Por Glenn Flores (Abogado y Periodista)

Cuando alguien está en el pico de la ira, hablarle no es una conversación. Es dispararle a algo que se mueve.
Pasado cierto umbral emocional el cerebro deja de procesar argumentos. No es que la otra persona no quiera escuchar. Es que no puede. El mensaje llega, rebota, y vuelve convertido en otro problema. Seguimos intentándolo de todas formas, convencidos de que si encontramos las palabras precisas algo va a ceder. Esa convicción casi nunca es optimismo. Es impaciencia.

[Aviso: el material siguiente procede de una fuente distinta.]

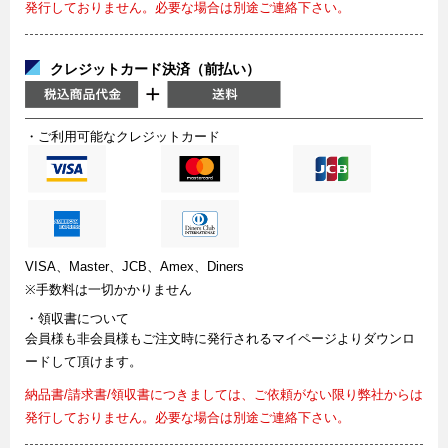
発行しておりません。必要な場合は別途ご連絡下さい。
クレジットカード決済（前払い）
・ご利用可能なクレジットカード
VISA、Master、JCB、Amex、Diners
※手数料は一切かかりません
・領収書について
会員様も非会員様もご注文時に発行されるマイページよりダウンロ
ードして頂けます。
納品書/請求書/領収書につきましては、ご依頼がない限り弊社からは
発行しておりません。必要な場合は別途ご連絡下さい。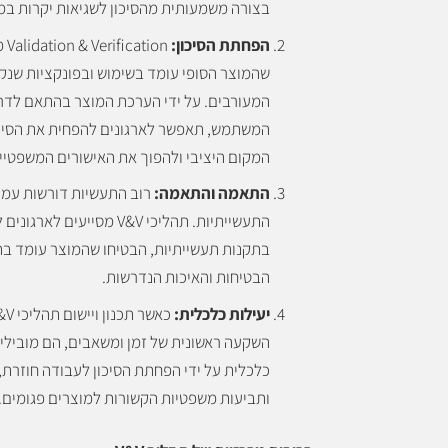
בצורה משמעותית מהסיכון לשגיאות יקרות במ
הפחתת הסיכון:
ation
שהמוצר הסופי עומד בשימוש ובפונקציות שנקב
המעורבים. על ידי הערכת המוצר בהתאם לדר
המשתמש, תאפשר לארגונים להפחית את הסיכו
המקום היציבי ולהפוך את האישורים המשפטיים
התאמה והתאמה:
רוב התעשיות דורשות עמי
התעשייתיות. תהליכי V&V מסייעים 
בתקנות תעשייתיות, הבטיחו שהמוצר עומד ב
הבטיחות והאיכות הנדרשות.
יעילות כלכלית:
השקעה ראשונית של זמן ומשאבים, הם מובילים
כלכלית על ידי הפחתת הסיכון לעבודה חוזרת, 
ותביעות משפטיות הקשורות למוצרים פגומים.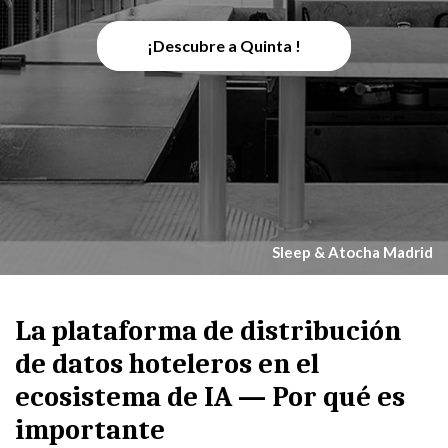
¡Descubre a Quinta !
Sleep & Atocha Madrid
La plataforma de distribución
de datos hoteleros en el
ecosistema de IA — Por qué es
importante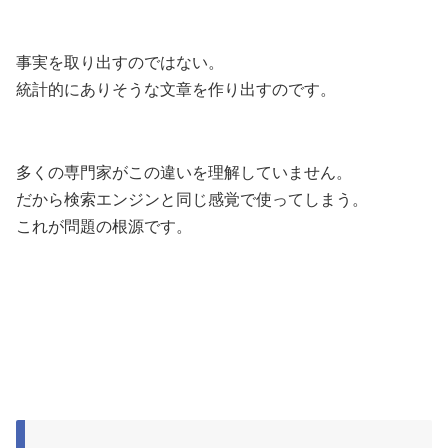
事実を取り出すのではない。
統計的にありそうな文章を作り出すのです。
多くの専門家がこの違いを理解していません。
だから検索エンジンと同じ感覚で使ってしまう。
これが問題の根源です。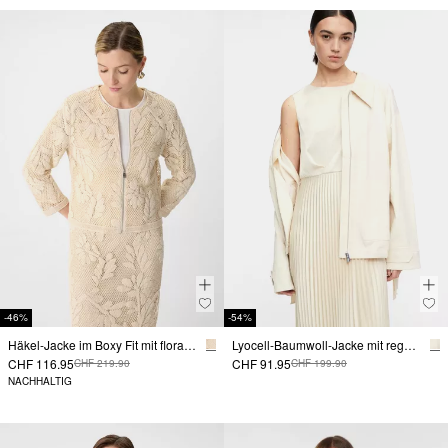
-46%
-54%
Häkel-Jacke im Boxy Fit mit floralem Muster
Lyocell-Baumwoll-Jacke mit regulierbarer Saumweite
CHF 116.95
CHF 91.95
CHF 219.90
CHF 199.90
NACHHALTIG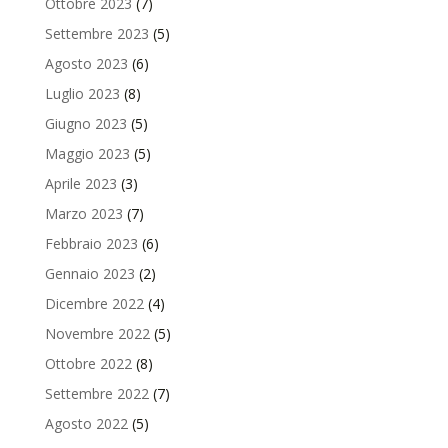
Ottobre 2023
(7)
Settembre 2023
(5)
Agosto 2023
(6)
Luglio 2023
(8)
Giugno 2023
(5)
Maggio 2023
(5)
Aprile 2023
(3)
Marzo 2023
(7)
Febbraio 2023
(6)
Gennaio 2023
(2)
Dicembre 2022
(4)
Novembre 2022
(5)
Ottobre 2022
(8)
Settembre 2022
(7)
Agosto 2022
(5)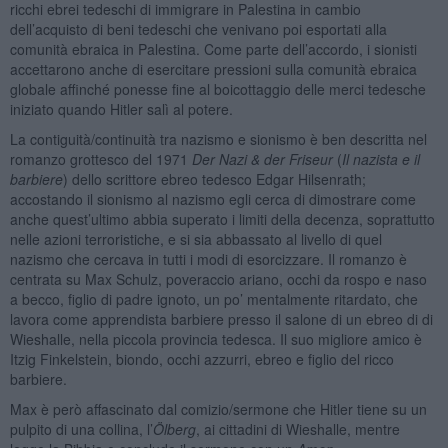
ricchi ebrei tedeschi di immigrare in Palestina in cambio
dell’acquisto di beni tedeschi che venivano poi esportati alla
comunità ebraica in Palestina. Come parte dell’accordo, i sionisti
accettarono anche di esercitare pressioni sulla comunità ebraica
globale affinché ponesse fine al boicottaggio delle merci tedesche
iniziato quando Hitler salì al potere.
La contiguità/continuità tra nazismo e sionismo è ben descritta nel
romanzo grottesco del 1971
Der Nazi & der Friseur
(
Il nazista e il
barbiere
) dello scrittore ebreo tedesco Edgar Hilsenrath;
accostando il sionismo al nazismo egli cerca di dimostrare come
anche quest’ultimo abbia superato i limiti della decenza, soprattutto
nelle azioni terroristiche, e si sia abbassato al livello di quel
nazismo che cercava in tutti i modi di esorcizzare. Il romanzo è
centrata su Max Schulz, poveraccio ariano, occhi da rospo e naso
a becco, figlio di padre ignoto, un po’ mentalmente ritardato, che
lavora come apprendista barbiere presso il salone di un ebreo di di
Wieshalle, nella piccola provincia tedesca. Il suo migliore amico è
Itzig Finkelstein, biondo, occhi azzurri, ebreo e figlio del ricco
barbiere.
Max è però affascinato dal comizio/sermone che Hitler tiene su un
pulpito di una collina, l’
Ölberg
, ai cittadini di Wieshalle, mentre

Guardar el comentario cuesta. Hay algo en el conflicto no resuelto que empuja a hablar ahora, a aclarar ahora, como si la verdad tuviera fecha de vencimiento. No la tiene. Una conversación forzada en el momento equivocado no aclara nada. Deja dos personas más alejadas y un malentendido nuevo encima del original.
Cuando el otro baja del pico, y en la mayoría de los casos baja, el terreno cambia. La conversación que parecía imposible tres días antes ocurre sola, sin el esfuerzo de sostenerla a la fuerza. No porque el problema haya desaparecido. Porque ambos pueden pensar.
Esperar no es evitar. Es elegir el momento en que hablar sirve de algo.